» WORK INSTRUCTIONS: The data below holds the lines to copy: everything from the line containing "Price Range" to the line containing "cheese, meaning it", both ends included, set down exactly.

» INPUT:
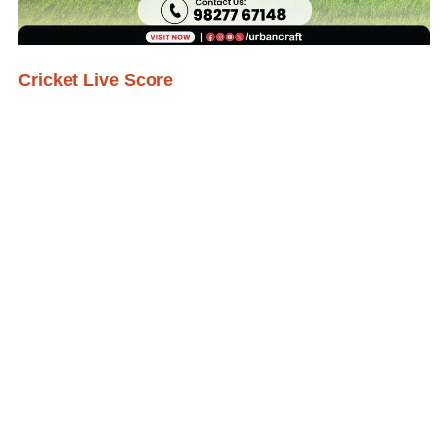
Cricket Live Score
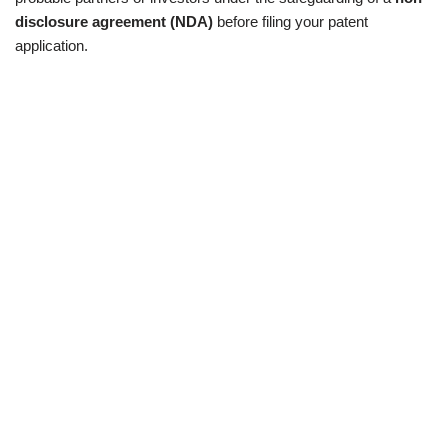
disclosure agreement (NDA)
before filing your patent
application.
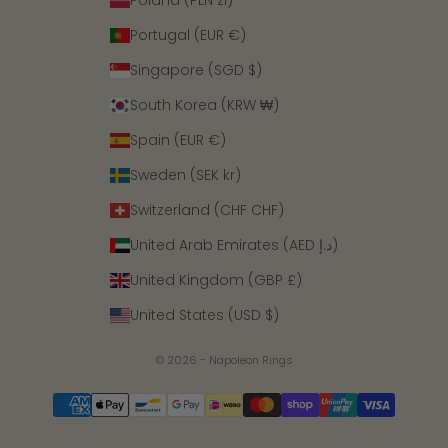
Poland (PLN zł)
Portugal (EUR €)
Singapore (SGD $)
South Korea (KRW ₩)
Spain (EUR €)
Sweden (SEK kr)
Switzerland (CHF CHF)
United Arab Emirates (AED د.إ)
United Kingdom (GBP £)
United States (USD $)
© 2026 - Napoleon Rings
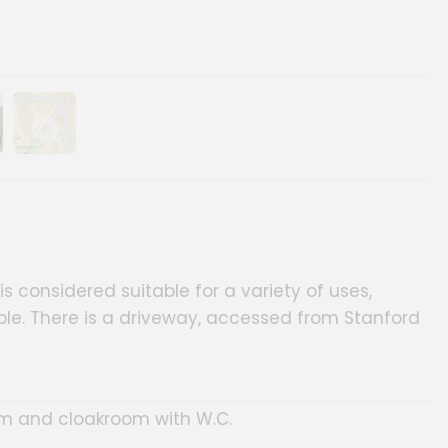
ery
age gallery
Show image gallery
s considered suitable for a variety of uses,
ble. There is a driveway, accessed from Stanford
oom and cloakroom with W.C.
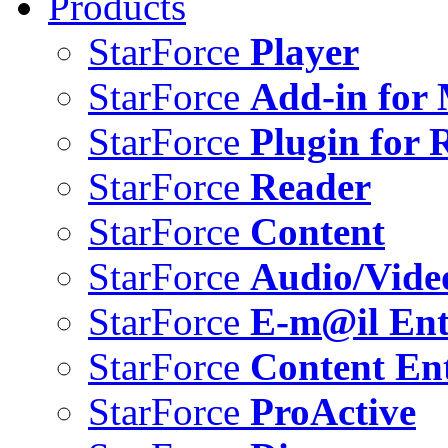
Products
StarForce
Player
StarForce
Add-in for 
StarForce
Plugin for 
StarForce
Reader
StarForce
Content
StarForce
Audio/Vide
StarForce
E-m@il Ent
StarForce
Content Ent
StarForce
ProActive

...

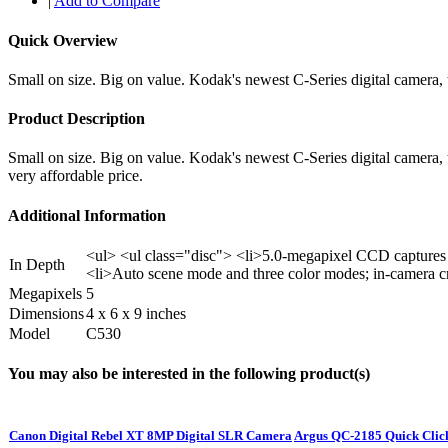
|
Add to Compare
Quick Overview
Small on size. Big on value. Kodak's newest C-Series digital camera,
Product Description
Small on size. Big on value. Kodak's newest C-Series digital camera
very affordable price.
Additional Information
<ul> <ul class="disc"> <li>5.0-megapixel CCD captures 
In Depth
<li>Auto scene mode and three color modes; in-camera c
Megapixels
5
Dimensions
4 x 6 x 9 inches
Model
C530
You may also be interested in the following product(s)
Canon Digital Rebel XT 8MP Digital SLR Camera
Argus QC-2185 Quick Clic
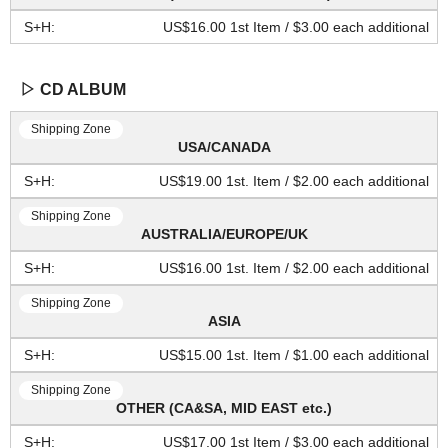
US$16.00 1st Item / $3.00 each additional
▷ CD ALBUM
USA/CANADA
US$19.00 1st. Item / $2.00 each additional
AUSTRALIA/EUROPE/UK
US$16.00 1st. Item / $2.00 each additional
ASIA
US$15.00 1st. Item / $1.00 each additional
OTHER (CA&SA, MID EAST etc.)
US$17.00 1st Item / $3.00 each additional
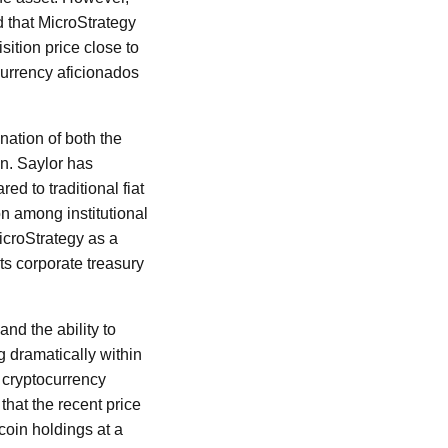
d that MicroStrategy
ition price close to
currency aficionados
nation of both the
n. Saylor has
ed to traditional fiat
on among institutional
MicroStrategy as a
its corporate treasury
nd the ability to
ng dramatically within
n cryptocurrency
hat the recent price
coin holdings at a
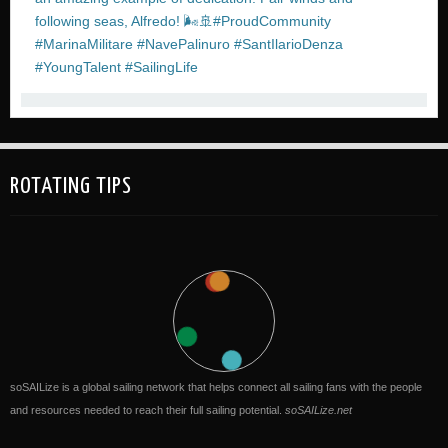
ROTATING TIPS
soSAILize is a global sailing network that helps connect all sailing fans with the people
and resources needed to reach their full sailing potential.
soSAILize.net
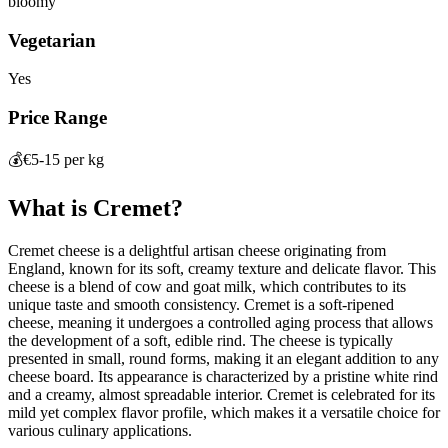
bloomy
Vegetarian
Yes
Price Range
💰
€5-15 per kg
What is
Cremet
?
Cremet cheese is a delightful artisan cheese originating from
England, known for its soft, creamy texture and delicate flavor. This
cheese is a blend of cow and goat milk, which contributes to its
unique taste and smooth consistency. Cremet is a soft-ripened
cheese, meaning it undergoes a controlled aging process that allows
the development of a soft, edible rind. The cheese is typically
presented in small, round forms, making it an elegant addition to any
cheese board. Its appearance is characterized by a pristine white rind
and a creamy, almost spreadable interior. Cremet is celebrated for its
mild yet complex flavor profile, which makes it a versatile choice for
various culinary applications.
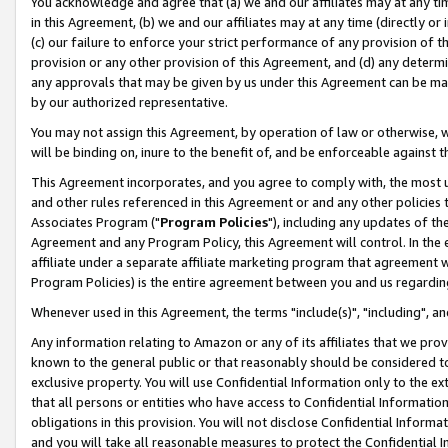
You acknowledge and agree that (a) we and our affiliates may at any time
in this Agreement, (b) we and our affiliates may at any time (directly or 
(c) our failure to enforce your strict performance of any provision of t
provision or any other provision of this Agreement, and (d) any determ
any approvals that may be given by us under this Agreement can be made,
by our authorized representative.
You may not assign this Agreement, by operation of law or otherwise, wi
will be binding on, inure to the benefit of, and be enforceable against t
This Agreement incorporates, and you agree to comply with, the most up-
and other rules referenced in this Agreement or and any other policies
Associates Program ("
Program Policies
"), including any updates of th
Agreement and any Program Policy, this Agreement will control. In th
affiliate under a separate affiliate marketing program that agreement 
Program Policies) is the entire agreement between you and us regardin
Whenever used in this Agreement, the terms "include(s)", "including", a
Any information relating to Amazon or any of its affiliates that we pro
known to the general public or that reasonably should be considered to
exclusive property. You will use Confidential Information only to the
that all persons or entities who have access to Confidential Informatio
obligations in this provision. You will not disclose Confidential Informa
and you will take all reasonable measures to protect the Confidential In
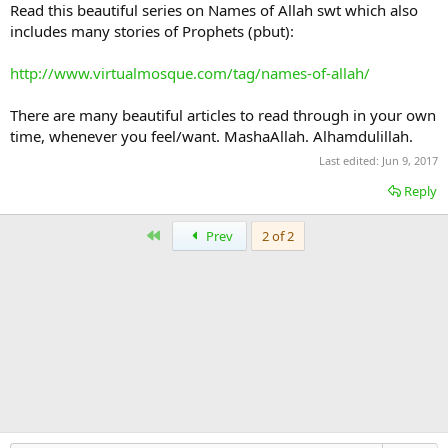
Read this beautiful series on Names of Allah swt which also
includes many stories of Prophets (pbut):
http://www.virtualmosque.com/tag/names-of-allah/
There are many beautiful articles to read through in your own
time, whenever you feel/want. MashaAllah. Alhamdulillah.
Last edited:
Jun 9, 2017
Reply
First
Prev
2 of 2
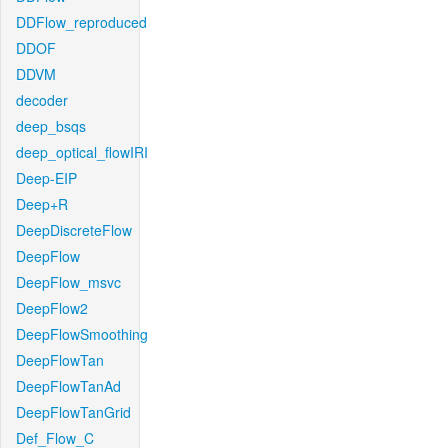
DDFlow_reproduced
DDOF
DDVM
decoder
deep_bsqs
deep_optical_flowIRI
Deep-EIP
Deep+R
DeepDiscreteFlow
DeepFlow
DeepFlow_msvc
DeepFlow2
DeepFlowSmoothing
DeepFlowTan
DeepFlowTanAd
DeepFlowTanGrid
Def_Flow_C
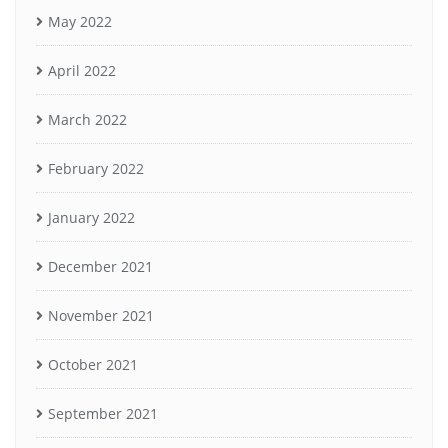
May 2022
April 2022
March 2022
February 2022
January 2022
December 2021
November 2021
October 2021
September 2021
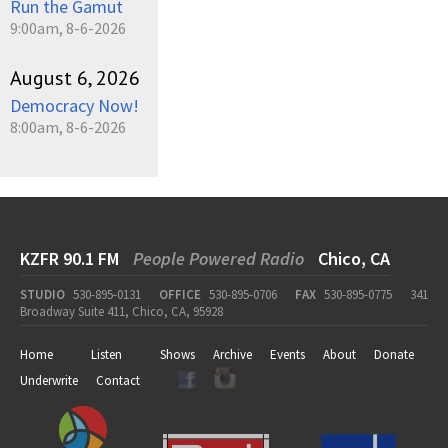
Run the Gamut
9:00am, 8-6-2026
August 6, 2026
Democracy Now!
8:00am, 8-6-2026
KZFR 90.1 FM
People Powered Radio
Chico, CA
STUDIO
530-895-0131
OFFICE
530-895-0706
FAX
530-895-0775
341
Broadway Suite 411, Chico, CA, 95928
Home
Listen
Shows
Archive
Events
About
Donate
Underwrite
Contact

...

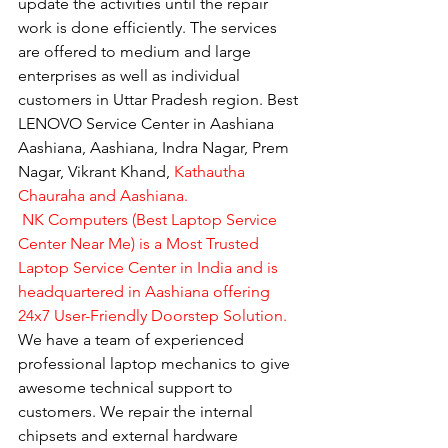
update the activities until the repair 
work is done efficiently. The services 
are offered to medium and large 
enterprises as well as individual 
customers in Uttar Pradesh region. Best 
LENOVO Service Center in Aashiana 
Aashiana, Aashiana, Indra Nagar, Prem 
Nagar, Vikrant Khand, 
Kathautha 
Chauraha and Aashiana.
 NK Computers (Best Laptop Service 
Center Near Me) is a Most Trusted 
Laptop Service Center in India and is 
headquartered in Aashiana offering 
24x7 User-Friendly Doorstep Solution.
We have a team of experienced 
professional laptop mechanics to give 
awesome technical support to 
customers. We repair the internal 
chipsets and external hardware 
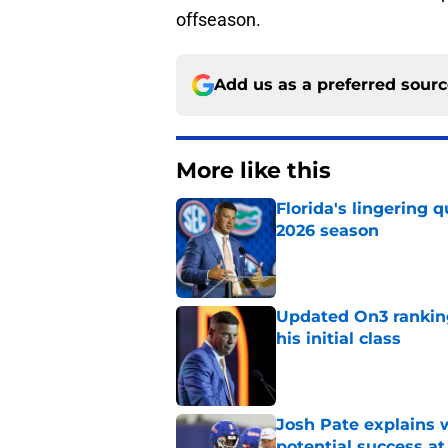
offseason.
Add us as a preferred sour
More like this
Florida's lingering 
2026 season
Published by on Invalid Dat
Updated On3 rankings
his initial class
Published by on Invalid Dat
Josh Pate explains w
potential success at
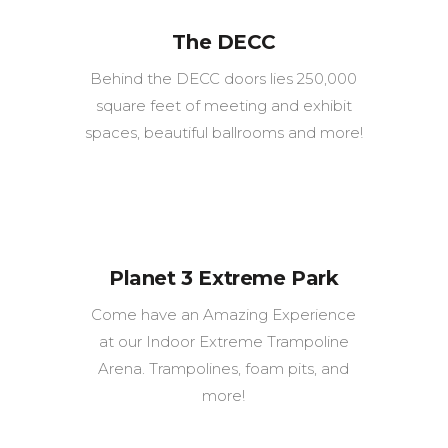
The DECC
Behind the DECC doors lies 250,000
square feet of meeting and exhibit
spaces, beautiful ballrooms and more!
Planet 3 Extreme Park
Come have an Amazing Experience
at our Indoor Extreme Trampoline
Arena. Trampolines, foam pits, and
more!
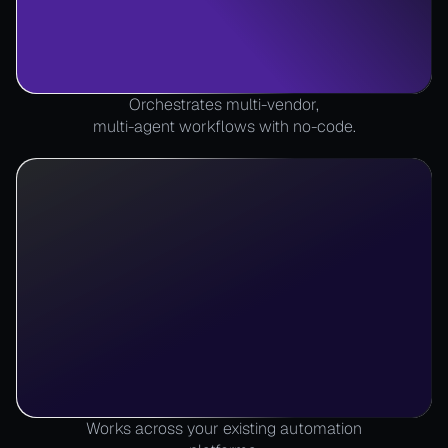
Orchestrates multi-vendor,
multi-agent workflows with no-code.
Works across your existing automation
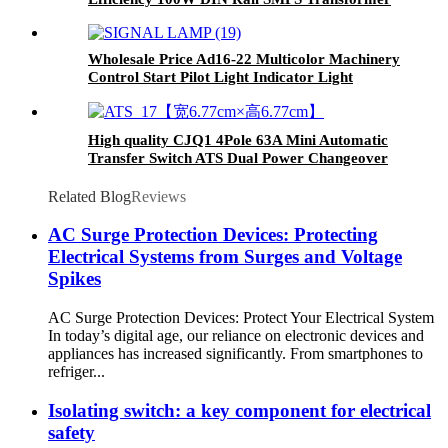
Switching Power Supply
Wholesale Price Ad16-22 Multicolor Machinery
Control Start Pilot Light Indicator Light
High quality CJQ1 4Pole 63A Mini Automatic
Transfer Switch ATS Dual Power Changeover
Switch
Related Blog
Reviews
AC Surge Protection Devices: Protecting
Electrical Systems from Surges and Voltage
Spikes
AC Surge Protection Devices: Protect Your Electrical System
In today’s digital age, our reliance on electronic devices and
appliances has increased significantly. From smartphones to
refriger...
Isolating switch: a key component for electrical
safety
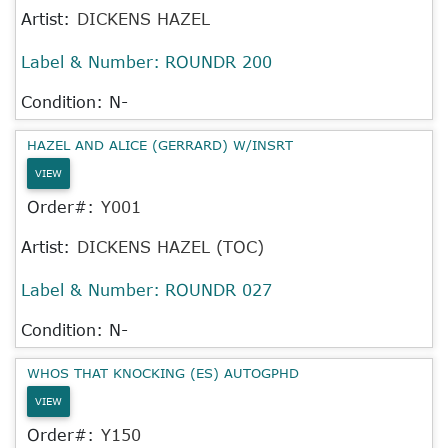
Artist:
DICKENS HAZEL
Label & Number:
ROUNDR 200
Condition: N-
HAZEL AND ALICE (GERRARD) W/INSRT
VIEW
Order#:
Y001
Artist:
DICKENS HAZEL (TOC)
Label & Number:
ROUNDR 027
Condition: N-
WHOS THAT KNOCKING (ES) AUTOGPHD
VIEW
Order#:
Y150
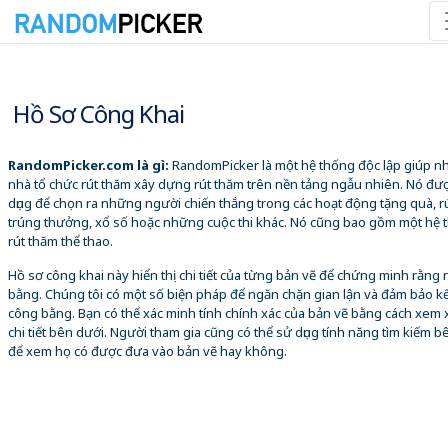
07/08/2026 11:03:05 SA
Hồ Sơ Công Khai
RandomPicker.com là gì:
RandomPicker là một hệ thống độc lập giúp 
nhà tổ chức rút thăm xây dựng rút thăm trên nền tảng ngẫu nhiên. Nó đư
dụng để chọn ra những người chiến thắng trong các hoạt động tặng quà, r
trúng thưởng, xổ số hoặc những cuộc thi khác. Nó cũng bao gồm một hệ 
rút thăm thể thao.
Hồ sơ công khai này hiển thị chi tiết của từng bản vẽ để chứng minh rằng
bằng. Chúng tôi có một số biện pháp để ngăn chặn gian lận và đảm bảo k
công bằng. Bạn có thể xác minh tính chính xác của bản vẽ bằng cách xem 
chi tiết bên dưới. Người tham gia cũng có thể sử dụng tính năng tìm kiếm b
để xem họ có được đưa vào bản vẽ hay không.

» ANSWER:
Price Range
💰
€5-15 per kg
What is
Cremet
?
Cremet cheese is a delightful artisan cheese originating from
England, known for its soft, creamy texture and delicate flavor. This
cheese is a blend of cow and goat milk, which contributes to its
unique taste and smooth consistency. Cremet is a soft-ripened
cheese, meaning it undergoes a controlled aging process that allows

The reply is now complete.